A word about SCA Helms

Making an SCA helmet is not a task for the lighthearted. It takes a lot of work and you will likely learn lots of new skills. The cost of buying a helmet may seem expensive, but you can often get a used one for $100-$200 and you get to start fighting right away. Some things to consider about SCA helmets:

  • You want a helmet that is made from at least 14ga (gauge) steel. 16ga is permitted but in my opinion, isn’t strong enough to avoid being dented. It’s your head in there, do you really want to wear something that can be dented? Remember that the lower the gauge number, the thicker (and heavier) the steel is.
  • Stainless steel doesn’t rust, while mild steel does. If you want a shiny helmet with very little maintenance, get stainless steel.
  • You want something that fits properly, with ¾-inch foam padding. It should be snug on the crown of your head and not jostle around.
  • The minimum diameter of a face grill bar is 3/16-inch. That’s fine for grills that have lots of interconnecting pieces that form a mesh. If you have large sections (over 3-inches) without interconnecting pieces 3/16-inch is not strong enough and will bend. I’d suggest no less than 5/16-inch.
  • Riveted helmets tend to ring less than welded ones.

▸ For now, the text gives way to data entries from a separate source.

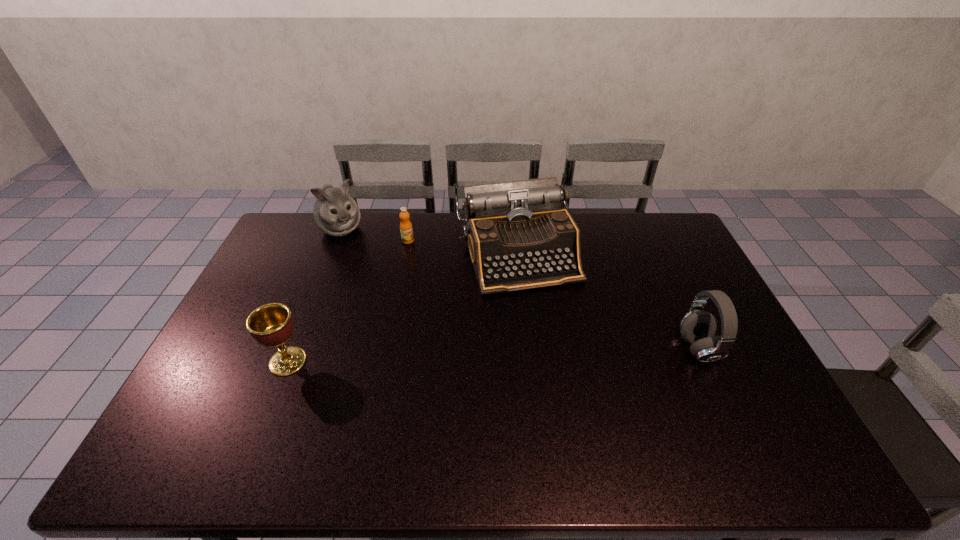 You are a GUI agent. You are given a task and a screenshot of the screen. Output one action in this format:
    pyautogui.click(x=<x>, y=<y>)
    Task: Click on the orange juice that is at the far edge
    The height and width of the screenshot is (540, 960).
    Given the screenshot: What is the action you would take?
    pyautogui.click(x=406, y=230)

Find the location of a particular element. The image size is (960, 540). hamster positioned at the far edge is located at coordinates [335, 213].

Where is `object that is at the left edge`? object that is at the left edge is located at coordinates click(x=335, y=213).

At what (x,y) coordinates should I click in order to perform the action: click on object situated at the right edge. Please return your answer as a coordinate pair (x, y). This screenshot has width=960, height=540. Looking at the image, I should click on (698, 327).

I want to click on object that is at the far left corner, so click(335, 213).

Where is `free spot at the far edge of the desktop`? free spot at the far edge of the desktop is located at coordinates (390, 215).

You are a GUI agent. You are given a task and a screenshot of the screen. Output one action in this format:
    pyautogui.click(x=<x>, y=<y>)
    Task: Click on the free space at the near edge of the desktop
    
    Given the screenshot: What is the action you would take?
    pyautogui.click(x=707, y=421)

The image size is (960, 540). In order to click on vacant space at the left edge of the desktop in this screenshot , I will do `click(219, 361)`.

Find the location of a particular element. vacant area that lies between the orange juice and the headset is located at coordinates (553, 295).

Locate an element on the screen. This screenshot has width=960, height=540. free space that is in between the rightmost object and the chalice is located at coordinates (493, 355).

  • Riveted helmets tend to have two or three layers of metal at the points where you are most often hit. That gives you a lot of protection. You can also lose a rivet and your helmet is still reasonably safe. If a weld cracks, you could be in trouble.
  • Great helms (enclosed face) are totally medieval but are also terrible for breathing and visibility. Helmets with a face grill allow you to breathe and see your opponent.